News Analysis
The legal struggle for the freedom of the Cuban Five continues, despite a recent adverse appeals court ruling. Defense lawyer Leonard Weinglass, however, has called for enlarging the political fight.
Weinglass is confident that someday the five unjustly imprisoned men will go free. But “this is an essentially political trial and, in particular, a trial of U.S. policy against Cuba,” he told the Florida-based Progresso Weekly, Aug. 28.
“The United States cannot be an accomplice to a crime and at the same time try the people who oppose it,” he said.
The crime here is U.S. terrorism against Cuba’s sovereignty and its socialist revolution. The Cuban Five were defending their homeland and the people of the U.S. against repeated acts of terror organized by right-wing extremists in Miami. While doing so, they were arrested by federal agents and charged with a variety of conspiracy-related crimes.
The “Worldwide Days of Action in Solidarity with the Cuban Five,” now in progress, are all about exposing how terrorism has been used to further Washington’s political ends. The days run from Sept. 12, the day eight, years ago when Gerardo Hernández, Fernando González, René González, Antonio Guerrero, and Ramon Labañino were arrested, through Oct. 6. On that day, 30 years ago, Luis Posada Carriles and Orlando Bosch bombed a Cuban airliner, killing 73.
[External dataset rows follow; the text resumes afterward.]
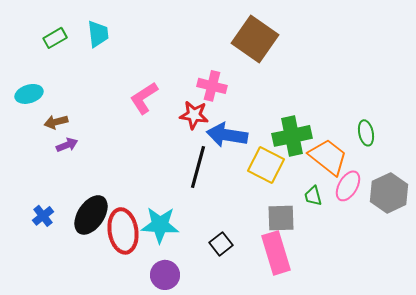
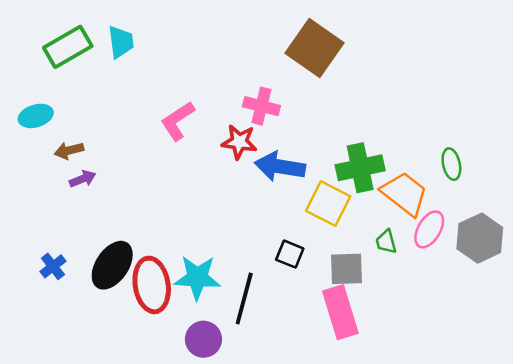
green rectangle: (55, 38) -> (68, 47), size x1.6
black line: (198, 167) -> (244, 299), moved
black square: (221, 244) -> (290, 254), moved, turned -30

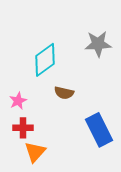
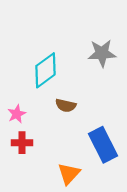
orange triangle: (35, 152) -> (69, 174), moved

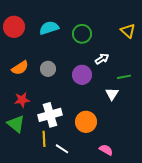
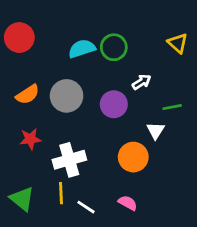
cyan semicircle: (49, 28) -> (82, 49), moved
gray circle: (48, 69) -> (67, 96), size x1.5
orange circle: (86, 122) -> (133, 157), moved
green triangle: (16, 124) -> (22, 199), moved
pink semicircle: (106, 150) -> (128, 203), moved

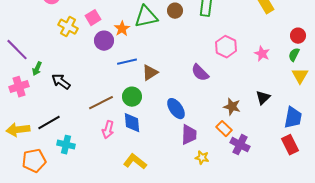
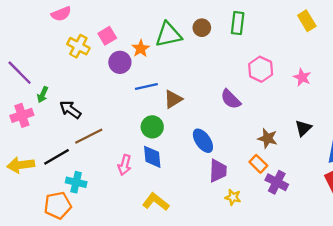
brown line: (101, 103) -> (89, 136), moved
orange pentagon: (34, 161) -> (58, 205), moved

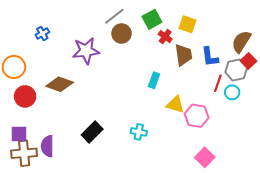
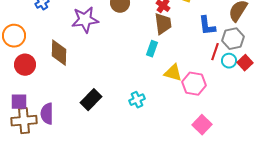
brown trapezoid: (183, 55) -> (163, 24), moved
red square: (248, 61) -> (245, 63), moved
brown diamond: (60, 84) -> (59, 53), turned 72
cyan cross: (139, 132) -> (137, 100), turned -35

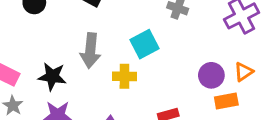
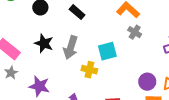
black star: (52, 76) -> (44, 43), moved

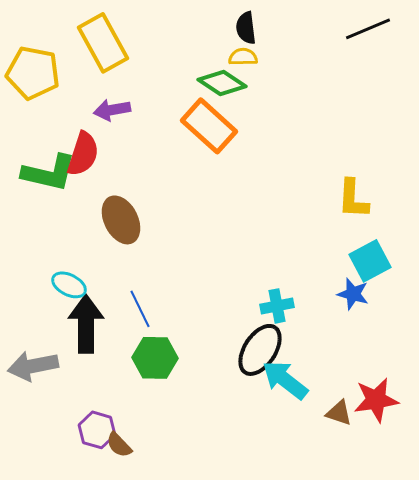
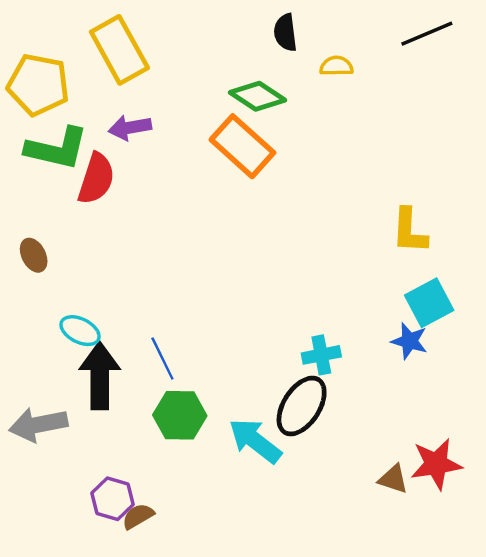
yellow semicircle: (243, 57) -> (336, 66), moved
green L-shape: (49, 173) -> (57, 148), moved
brown ellipse: (121, 220) -> (34, 255), moved, size x0.6
cyan arrow: (285, 380) -> (255, 441), moved
brown semicircle: (119, 445) -> (138, 516), turned 104

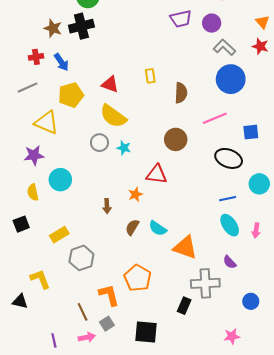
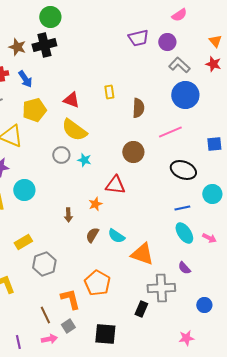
blue square: (251, 132) -> (214, 144), moved
pink arrow: (256, 230) -> (209, 238), turned -72

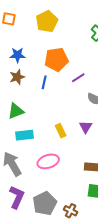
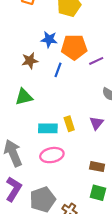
blue star: (17, 55) -> (49, 39), moved
purple line: (78, 78) -> (96, 61), moved
cyan rectangle: (25, 135) -> (48, 128), moved

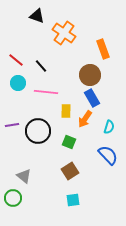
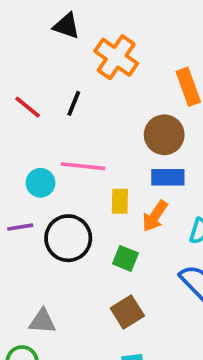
black line: (41, 66) -> (74, 103), moved, turned 64
cyan circle: (18, 83) -> (41, 183), moved
blue rectangle: (92, 98) -> (168, 177), turned -60
gray triangle: (24, 176) -> (42, 321), turned -35

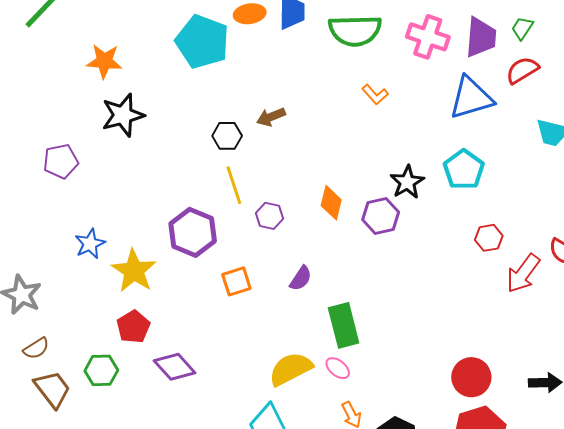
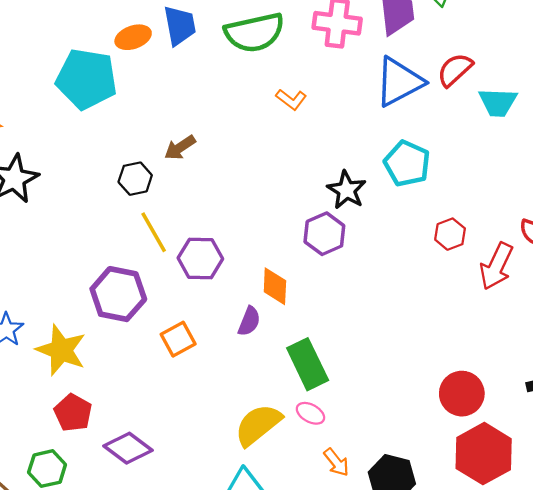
red semicircle: (522, 70) -> (455, 70), moved
orange diamond: (331, 203) -> (275, 286), moved
purple hexagon: (269, 216) -> (200, 258), size x1.4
In between falls Sept. 21, the 30th anniversary of the murders of ex-Chilean diplomat Orlando Letelier and Roni Moffitt in Washington on orders of the Chilean dictator, Gen. Augusto Pinochet, with the connivance of Posada and others.
On Sept. 23, supporters of Cuban Five will march to the White House. They will be coming from throughout the nation. Other actions are taking place in San Francisco, Detroit and New York.
Meanwhile, new revelations about the anti-Cuba, right-wing terror network have surfaced.
• In June, Jose Antonio Llama revealed that he and other Cuban American National Foundation leaders spent $1.5 million in the 1990s on 11 aircraft, seven boats and weapons to mount attacks on Cuban leaders. He was confessing to crimes. Law enforcement officials are silent.
• Santiago Alvarez was jailed November 2005 for possession of weapons intended for use against Cuba. Alvarez, a wealthy Miami developer, brought Posada to Florida illegally in March 2005. Faced with a trial outside Miami and deprived of a supportive Miami bias, Alvarez pleaded guilty Sept. 11 to a reduced charge carrying minimal jail time.
• Former CIA agent and past plotter Robert Ferro was jailed April 14 in Upland, Calif., for possession of 1,571 automatic weapons. He claimed membership in the terrorist group Alpha 66 and alleged that the U.S. government had supplied the weapons for use against Cuba. His trial date is still pending.
• Orlando Bosch, instigator of death and destruction, received a pardon from the first President Bush. Living unmolested in Miami, he recently boasted to the Vanguardia of Barcelona, Spain, about a 1971 assassination attempt against Fidel Castro and the destruction of the Cuban airliner.
• Luis Posada is still detained, charged only with illegal entry, despite a lifetime of crime. Treaties exist and court proceedings are pending in Venezuela, but Washington rejects Venezuela’s request for extradition. Six countries have refused to take him in as a deportee. Posada has applied for U.S. citizenship based on his CIA service.
• The story of Hector Pesquera, who as FBI prosecutor kept the Cuban Five in solitary confinement for 17 pre-trial months, exemplifies U.S. government complicity in terror. In 2004 he attended planning sessions in Panama for the killing that year of Venezuelan prosecutor Danilo Anderson. In August, his role as “consultant” to Guantanamo torturers in 2002 and 2003 became public knowledge.
Richard Klugh, defense attorney for Fernando González, one of the Cuban Five, told reporters that the new revelations of terrorist plotting could back up demands for a new trial.
Solidarity activists say the new reports bolster the political fight for the five prisoners by showing why they were doing what they were doing. They say the jailing of the Five, who were trying to stop terrorism, exposes the hypocrisy of the Bush administration’s “war on terrorism.”